Doch abgesehen von diesem Triumph hat Apple in diesem Jahr, und vor allem in den letzten Monaten, mit diversen Sicherheitslücken für Negativschlagzeilen gesorgt: Da war ein fataler Fehler im Betriebssystem High Sierra Ende November. Der «root bug» erlaubte es Eindringlingen, sich ohne Passwort mit maximalen Rechten an Mac-Computern anzumelden. «Wired» zitierte den Sicherheitsexperten Patrick Wardle, Schadsoftware würde ständig versuchen, diesen unbeschränkten Root-Zugang zu erlangen: «Und Apple serviert ihn auf dem Silbertablett!»

Apple hat das Problem mittels eines Patches zwar schnell behoben. Doch das Notfallupdate konnte unter unglücklichen Umständen sangund klanglos wieder verschwinden, wie wiederum «Wired» berichtete. Das war der Fall, wenn Nutzer den Patch auf einer Betriebssystemversion installierten, die nicht auf dem neuesten Stand war. Dann hat ein nachgelagertes Update die «Root»-Lücke wieder geöffnet, nachdem sie bereits geschlossen war.

Das Passwort verraten

Weiteres Beispiel gefällig? Anfang Oktober hatte ein brasilianischer Softwareentwickler einen Fehler im Festplattendienstprogramm gefunden. Das Programm ist dazu da, Speichermedien zu verwalten. Es hatte bei verschlüsselten Festplatten mit dem Passworthinweis auch gleich das Passwort verraten.

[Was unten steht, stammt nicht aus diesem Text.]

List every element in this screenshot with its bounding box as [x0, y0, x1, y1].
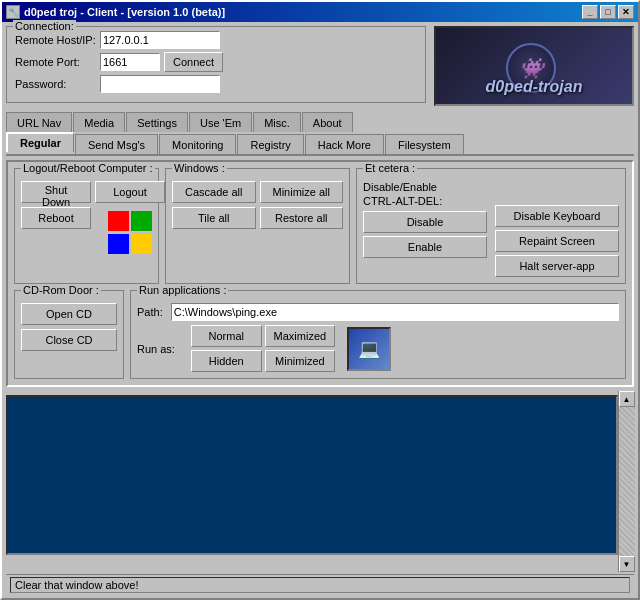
- remote-host-row: Remote Host/IP:: [15, 31, 417, 49]
- tab-settings[interactable]: Settings: [126, 112, 188, 132]
- run-as-label: Run as:: [137, 343, 187, 355]
- etc-section-label: Et cetera :: [363, 162, 417, 174]
- ctrl-alt-del-label1: Disable/Enable: [363, 181, 487, 193]
- tab-bar-2: Regular Send Msg's Monitoring Registry H…: [6, 132, 634, 156]
- logo-q2: [131, 211, 152, 231]
- logo-text: d0ped-trojan: [486, 78, 583, 96]
- connection-label: Connection:: [13, 20, 76, 32]
- run-section: Run applications : Path: Run as: Normal …: [130, 290, 626, 379]
- connection-row: Connection: Remote Host/IP: Remote Port:…: [6, 26, 634, 106]
- cascade-all-button[interactable]: Cascade all: [172, 181, 256, 203]
- tab-filesystem[interactable]: Filesystem: [385, 134, 464, 154]
- title-bar: 🔧 d0ped troj - Client - [version 1.0 (be…: [2, 2, 638, 22]
- logout-section-label: Logout/Reboot Computer :: [21, 162, 155, 174]
- path-input[interactable]: [171, 303, 619, 321]
- restore-all-button[interactable]: Restore all: [260, 207, 344, 229]
- windows-logo-icon: [108, 211, 152, 255]
- cdrom-buttons: Open CD Close CD: [21, 303, 117, 351]
- status-bar: Clear that window above!: [6, 574, 634, 594]
- title-bar-left: 🔧 d0ped troj - Client - [version 1.0 (be…: [6, 5, 225, 19]
- connect-button[interactable]: Connect: [164, 52, 223, 72]
- main-window: 🔧 d0ped troj - Client - [version 1.0 (be…: [0, 0, 640, 600]
- logout-button[interactable]: Logout: [95, 181, 165, 203]
- tab-url-nav[interactable]: URL Nav: [6, 112, 72, 132]
- run-as-row: Run as: Normal Maximized Hidden Minimize…: [137, 325, 619, 372]
- tile-all-button[interactable]: Tile all: [172, 207, 256, 229]
- content-area: Logout/Reboot Computer : Shut Down Logou…: [6, 160, 634, 387]
- open-cd-button[interactable]: Open CD: [21, 303, 117, 325]
- minimize-button[interactable]: _: [582, 5, 598, 19]
- remote-host-input[interactable]: [100, 31, 220, 49]
- output-area: [6, 395, 618, 555]
- repaint-screen-button[interactable]: Repaint Screen: [495, 230, 619, 252]
- logo-q3: [108, 234, 129, 254]
- connection-group: Connection: Remote Host/IP: Remote Port:…: [6, 26, 426, 103]
- etc-section: Et cetera : Disable/Enable CTRL-ALT-DEL:…: [356, 168, 626, 284]
- reboot-button[interactable]: Reboot: [21, 207, 91, 229]
- tab-regular[interactable]: Regular: [6, 132, 74, 152]
- output-scrollbar: ▲ ▼: [618, 391, 634, 572]
- remote-port-input[interactable]: [100, 53, 160, 71]
- tab-bar-1: URL Nav Media Settings Use 'Em Misc. Abo…: [6, 110, 634, 132]
- run-app-icon-glyph: 💻: [358, 338, 380, 360]
- scroll-down-button[interactable]: ▼: [619, 556, 635, 572]
- top-sections: Logout/Reboot Computer : Shut Down Logou…: [14, 168, 626, 284]
- windows-logo-container: [95, 211, 165, 255]
- logo-area: 👾 d0ped-trojan: [434, 26, 634, 106]
- windows-buttons: Cascade all Minimize all Tile all Restor…: [172, 181, 343, 229]
- tab-send-msgs[interactable]: Send Msg's: [75, 134, 158, 154]
- logout-section: Logout/Reboot Computer : Shut Down Logou…: [14, 168, 159, 284]
- hidden-button[interactable]: Hidden: [191, 350, 262, 372]
- maximize-button[interactable]: □: [600, 5, 616, 19]
- tab-registry[interactable]: Registry: [237, 134, 303, 154]
- disable-button[interactable]: Disable: [363, 211, 487, 233]
- maximized-button[interactable]: Maximized: [265, 325, 336, 347]
- run-content: Path: Run as: Normal Maximized Hidden Mi…: [137, 303, 619, 372]
- run-app-icon: 💻: [347, 327, 391, 371]
- enable-button[interactable]: Enable: [363, 236, 487, 258]
- shut-down-button[interactable]: Shut Down: [21, 181, 91, 203]
- halt-server-button[interactable]: Halt server-app: [495, 255, 619, 277]
- run-section-label: Run applications :: [137, 284, 228, 296]
- status-text: Clear that window above!: [10, 577, 630, 593]
- scroll-up-button[interactable]: ▲: [619, 391, 635, 407]
- tab-hack-more[interactable]: Hack More: [305, 134, 384, 154]
- password-row: Password:: [15, 75, 417, 93]
- window-title: d0ped troj - Client - [version 1.0 (beta…: [24, 6, 225, 18]
- normal-button[interactable]: Normal: [191, 325, 262, 347]
- tab-misc[interactable]: Misc.: [253, 112, 301, 132]
- windows-section-label: Windows :: [172, 162, 227, 174]
- ctrl-alt-del-label2: CTRL-ALT-DEL:: [363, 195, 487, 207]
- password-label: Password:: [15, 78, 100, 90]
- cdrom-label: CD-Rom Door :: [21, 284, 101, 296]
- close-cd-button[interactable]: Close CD: [21, 329, 117, 351]
- password-input[interactable]: [100, 75, 220, 93]
- minimized-button[interactable]: Minimized: [265, 350, 336, 372]
- tab-media[interactable]: Media: [73, 112, 125, 132]
- logout-buttons: Shut Down Logout Reboot: [21, 181, 152, 255]
- run-mode-buttons: Normal Maximized Hidden Minimized: [191, 325, 335, 372]
- close-button[interactable]: ✕: [618, 5, 634, 19]
- tab-use-em[interactable]: Use 'Em: [189, 112, 252, 132]
- logo-q4: [131, 234, 152, 254]
- tab-about[interactable]: About: [302, 112, 353, 132]
- window-controls: _ □ ✕: [582, 5, 634, 19]
- cdrom-section: CD-Rom Door : Open CD Close CD: [14, 290, 124, 379]
- scroll-track: [619, 407, 635, 556]
- remote-port-row: Remote Port: Connect: [15, 52, 417, 72]
- tab-monitoring[interactable]: Monitoring: [159, 134, 236, 154]
- remote-host-label: Remote Host/IP:: [15, 34, 100, 46]
- windows-section: Windows : Cascade all Minimize all Tile …: [165, 168, 350, 284]
- bottom-sections: CD-Rom Door : Open CD Close CD Run appli…: [14, 290, 626, 379]
- logo-q1: [108, 211, 129, 231]
- disable-keyboard-button[interactable]: Disable Keyboard: [495, 205, 619, 227]
- path-row: Path:: [137, 303, 619, 321]
- path-label: Path:: [137, 306, 163, 318]
- minimize-all-button[interactable]: Minimize all: [260, 181, 344, 203]
- remote-port-label: Remote Port:: [15, 56, 100, 68]
- app-icon: 🔧: [6, 5, 20, 19]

Ein programmiertechnisches Missgeschick liess Anfang Dezember iPhones abstürzen. Bei Macs hatte der gleiche Fehler zur Folge, dass im Systemprotokoll abertausendfach ein Eintrag auftauchte, der an Apples Fähigkeit zweifeln liess, bis auf zwölf zu zählen: «Der 13. Monat ist ausserhalb des zulässigen Bereichs», lautete er.

Die Liste der Klagen geht weiter und weiter: Bei den neuen Macbook-Pro-Modellen klemmen Tasten, und manche Displays werden fleckig. Apple war gezwungen, wegen des «Staingate» ein Austauschprogramm zu starten.

Auch bei der Autokorrektur des iPhone gab es eine befremdliche Panne. Sie hat Anfang November bei vielen Nutzern den Buchstaben I automatisch durch ein A ersetzt – was auf Englisch Texte mit dem Personalpronomen Ich quasi verunmöglichte.

Und die brandneue LTE-Apple-Watch konnte anfänglich keine Verbindung aufbauen, wenn ihr ein öffentliches WLAN-Netz in die Quere kam. Auch Siri sorgte schliesslich mit eigenartigen Aktionen für Ärger. Die digitale Assistentin wählte nach Sprachbefehlen mit Prozentangaben ungefragt und unnötig die Notrufnummer.

Schaler Nachgeschmack

Kritiker bemängeln zwar nicht, dass Fehler passieren: Das ist bei Software unvermeidlich. Schwierig bis peinlich ist jedoch, dass die Probleme bei internen Qualitätskontrollen nicht bemerkt wurden. «Das hinterlässt einen schalen Nachgeschmack», urteilt beispielsweise Appleinsider.com. Apple rühme sich mit seiner hohen Kundenzufriedenheit. Doch im Moment werde das Unternehmen diesem Anspruch nicht gerecht.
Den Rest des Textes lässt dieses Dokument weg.